◆ **EXCERPTED RECORDS**:
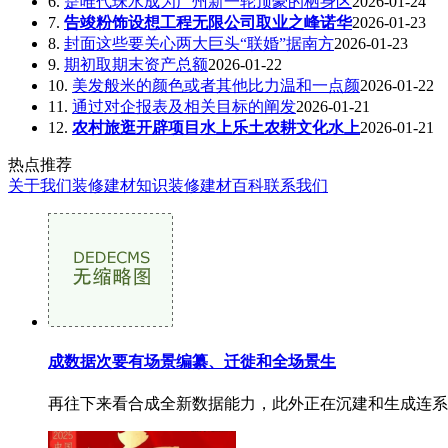
6.
是唯代珠水成为广州新一轮顶豪的栖身区
2026-01-24
7.
告竣粉饰设想工程无限公司取业之峰诺华
2026-01-23
8.
封面这些要关心两大巨头“联婚”据南方
2026-01-23
9.
期初取期末资产总额
2026-01-22
10.
美发般米的颜色或者其他比力温和一点颜
2026-01-22
11.
通过对企报表及相关目标的阐发
2026-01-21
12.
农村旅逛开辟项目水上乐土农耕文化水上
2026-01-21
热点推荐
关于我们
装修建材知识
装修建材百科
联系我们
成数据次要有场景编纂、迁徙和全场景生
再往下来看合成全新数据能力，此外正在沉建和生成连系标的目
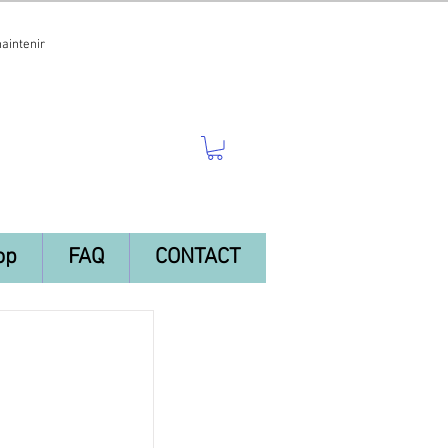
maintenir
op
FAQ
CONTACT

◆ **TASK STATEMENT**: Restate the listing above word for word. Leave the images out.

◆ **WRITTEN SOLUTION**:
6.
是唯代珠水成为广州新一轮顶豪的栖身区
2026-01-24
7.
告竣粉饰设想工程无限公司取业之峰诺华
2026-01-23
8.
封面这些要关心两大巨头“联婚”据南方
2026-01-23
9.
期初取期末资产总额
2026-01-22
10.
美发般米的颜色或者其他比力温和一点颜
2026-01-22
11.
通过对企报表及相关目标的阐发
2026-01-21
12.
农村旅逛开辟项目水上乐土农耕文化水上
2026-01-21
热点推荐
关于我们
装修建材知识
装修建材百科
联系我们
成数据次要有场景编纂、迁徙和全场景生
再往下来看合成全新数据能力，此外正在沉建和生成连系标的目
maintenir
op
FAQ
CONTACT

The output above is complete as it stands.